Hide Forgot
Jobs are maintained in a global lookup keyed by their cluster.proc id. These can periodically roll over leading to dupes which could be masked under the wrong submission group... "The missing submissions appear to be ones who have a cluster+proc already present in the history file. Lookup of job information is on cluster+proc, so the first occurrence swallows subsequent occurrences. Consider this history file... -- Cmd = "/bin/sleep" ClusterId = 1 QDate = 1314044143 Args = "1d" Owner = "matt" EnteredCurrentStatus = 1314044328 Submission = "ONE" JobStatus = 3 GlobalJobId = "matt@eeyore#1.0#1314044148" ProcId = 0 LastJobStatus = 5 *** Cmd = "/bin/sleep" ClusterId = 1 QDate = 1314044143 Args = "1d" Owner = "matt" EnteredCurrentStatus = 1314044328 Submission = "TWO" JobStatus = 3 GlobalJobId = "matt@eeyore#1.0#1314044148" ProcId = 0 LastJobStatus = 5 *** -- Only submission ONE will appear. The job_server reports... -- 08/23/11 07:20:55 ProcessHistoryTimer() called 08/23/11 07:20:55 HistoryJobImpl created for '1.0' 08/23/11 07:20:55 Job::Job of '1.0' 08/23/11 07:20:55 Created new SubmissionObject 'ONE' for 'matt' 08/23/11 07:20:55 SubmissionObject::Increment 'REMOVED' on '1.0' 08/23/11 07:20:55 HistoryJobImpl created for '1.0' 08/23/11 07:20:55 HistoryJobImpl created for '1.0' 08/23/11 07:20:55 HistoryJobImpl destroyed: key '1.0' 08/23/11 07:20:55 HistoryJobImpl added to '1.0' -- Seem reasonable? I'd like to consider it NOTABUG - GIGO. Except SCHEDD_CLUSTER_MAXIMUM_VALUE could mean duplicate cluster+proc in the history file. BZ for future fix?
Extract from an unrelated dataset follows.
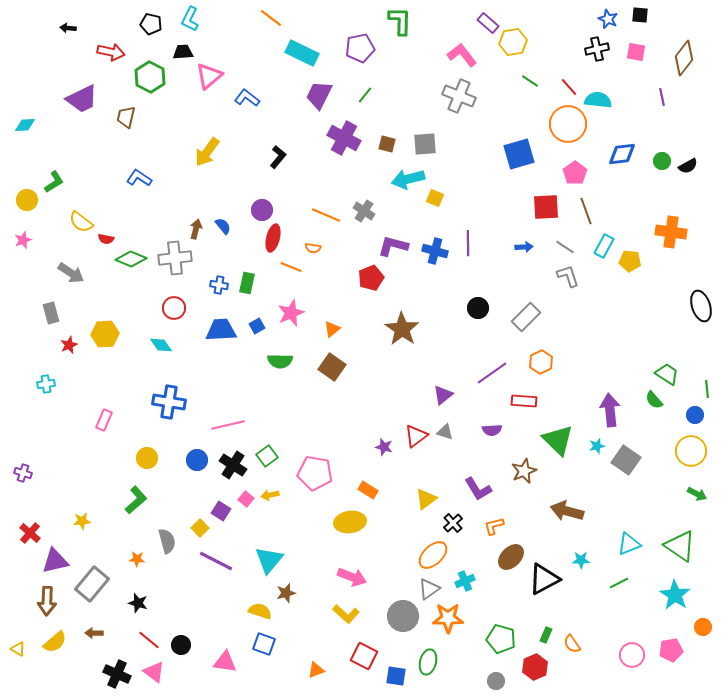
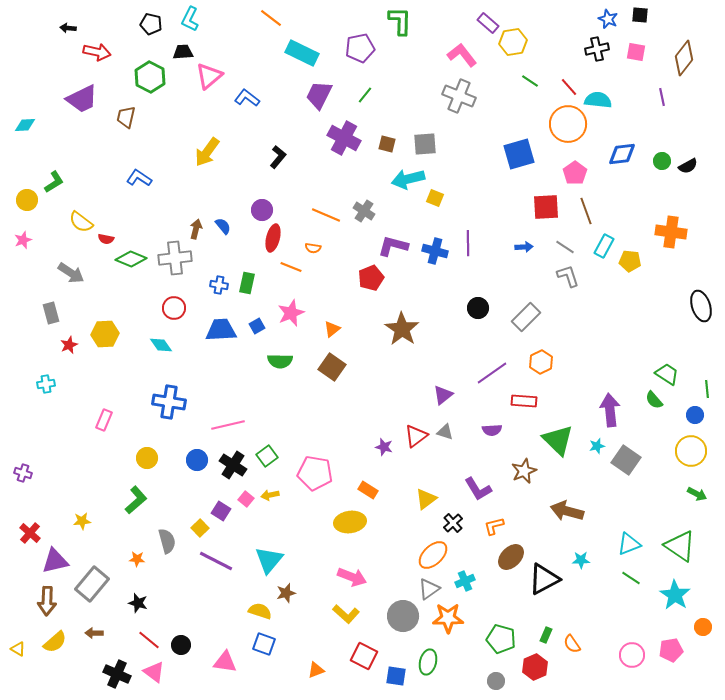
red arrow at (111, 52): moved 14 px left
green line at (619, 583): moved 12 px right, 5 px up; rotated 60 degrees clockwise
Likely also important for ODS.
Issue for aviary query server also.
Possibly related to Bug 732452.
You get other strange behavior with a shortened SCHEDD_CLUSTER_MAXIMUM_VALUE, like jobs that appear to be stuck running in the queue after a schedd restart: -- Submitter: pmackinn.redhat.com : <192.168.1.131:48084> : milo.usersys.redhat.com ID OWNER SUBMITTED RUN_TIME ST PRI SIZE CMD 1.0 pmackinn 10/24 17:40 0+00:12:43 R 0 0.0 sleep 120 2.0 pmackinn 10/24 17:40 0+00:12:43 R 0 0.0 sleep 120 2 jobs; 0 idle, 2 running, 0 held And if you try to go back from SCHEDD_CLUSTER_MAXIMUM_VALUE=3 the schedd gets jammed unless the queue is cleaned out: 10/24/11 18:13:44 (pid:13483) ERROR "JOB QUEUE DAMAGED; header ad NEXT_CLUSTER_NUM invalid" at line 1088 in file /home/pmackinn/repos/uw/condor/CONDOR_SRC/src/condor_schedd.V6/qmgmt.cpp
Using the global job id as a key in the jobs map solves this but that would break the current Aviary get* API since the user would have to provide the GJID instead of the simpler cluster.proc, i.e., regexp on some part of 'scheduler#c.p' and return all matches...?
Multimap approach could be used to address this in the implementation but again there is potential Aviary API impact.
MRG-Grid is in maintenance and only customer escalations will be considered. This issue can be reopened if a customer escalation associated with it occurs.